Like an empty pitcher before a full fountain.

Gripping the metaphorical prayer list of beloved souls in my fist, before the Throne of Grace.

No. As I hold each name before the fountain, No. I will choose to believe. I will choose to believe in purpose and goodness and dependence on His strength and courage and His outstretched love. I refuse to settle for the tepid stew of good sense and security and big walls built up.

“One word, Ma’am,” he said, coming back from the fire; limping, because of the pain. “One word. All you’ve been saying is quite right, I shouldn’t wonder. I’m a chap who always liked to know the worst and then put the best face I can on it. So I won’t deny any of what you said. But there’s one thing more to be said, even so. Suppose we have only dreamed, or made up, all those things–trees and grass and sun and moon and stars and Aslan himself. Suppose we have. Then all I can say is that, in that case, the made-up things seem a good deal more important than the real ones. Suppose this black pit of a kingdom of yours is the only world. Well, it strikes me as a pretty poor one. And that’s a funny thing, when you come to think of it. We’re just babies making up a game, if you’re right. But four babies playing a game can make a play-world which licks your real world hollow. That’s why I’m going to stand by the play-world. I’m on Aslan’s side even if there isn’t any Aslan to lead it. I’m going to live as like a Narnian as I can even if there isn’t any Narnia. So, thanking you kindly for our supper, if these two gentlemen and the young lady are ready, we’re leaving your court at once and setting out in the dark to spend our lives looking for Overland. Not that our lives will be very long, I should think; but that’s a small loss if the world’s as dull a place as you say.”

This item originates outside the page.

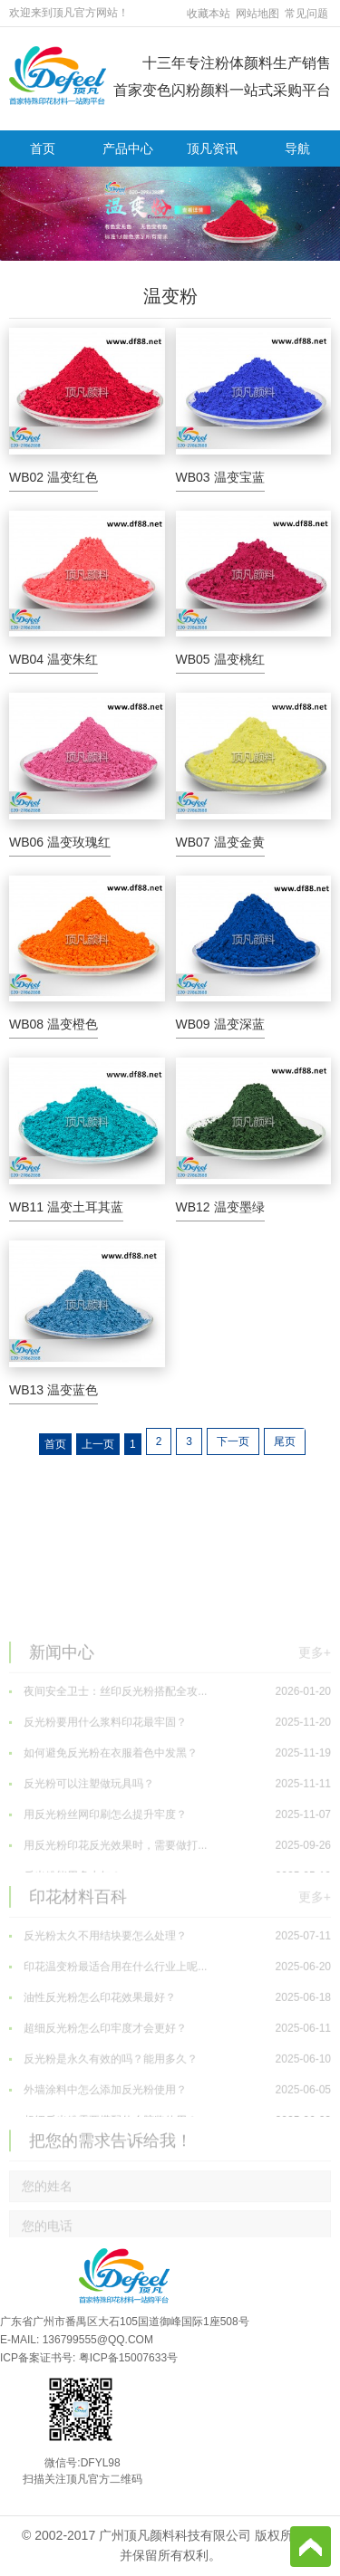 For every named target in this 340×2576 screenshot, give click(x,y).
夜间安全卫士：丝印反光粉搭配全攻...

On June 16, 1976, seven hundred school children were killed in Soweto, South Africa, as the struggled against the forces of apartheid. The 1,500 heavily armed police officers deployed to Soweto on 17 June carried weapons including automatic rifles, stun guns, and carbines. They drove in armoured vehicles with helicopters monitoring the area from the sky. 

 And this is the song the children sang:
We are marching, marching,
We are marching, marching,
We are marching in the light of God.
We are living in the love of God,
We are living in the love of God,
We are living, living,
We are living, living,
We are living in the love of God,
We are moving in the power of God,
We are moving in the power of God,
We are moving, moving,
We are moving, moving,
We are moving in the power of God.
Siyahamb' ekukhanyen' kwenkhos',
Siyahamb' ekukhanyen' kwenkhos'.
Siyahamba, hamba, siyahamba, hamba,
Siyahamb' ekukhanyen' kwenkhos'.
And so today, LORD, let me not settle for warm fireplaces and sweetly scented drowsiness and the, quite honestly, soothing, thrum, thrum of busy background noise that urges complacency and safety, and questions all that is good.

Let me march forward today, living and moving in His power, with cheer on my lips and a song of joy in my heart to God our Strength.

Only a fool has said in his heart, “There is no God.”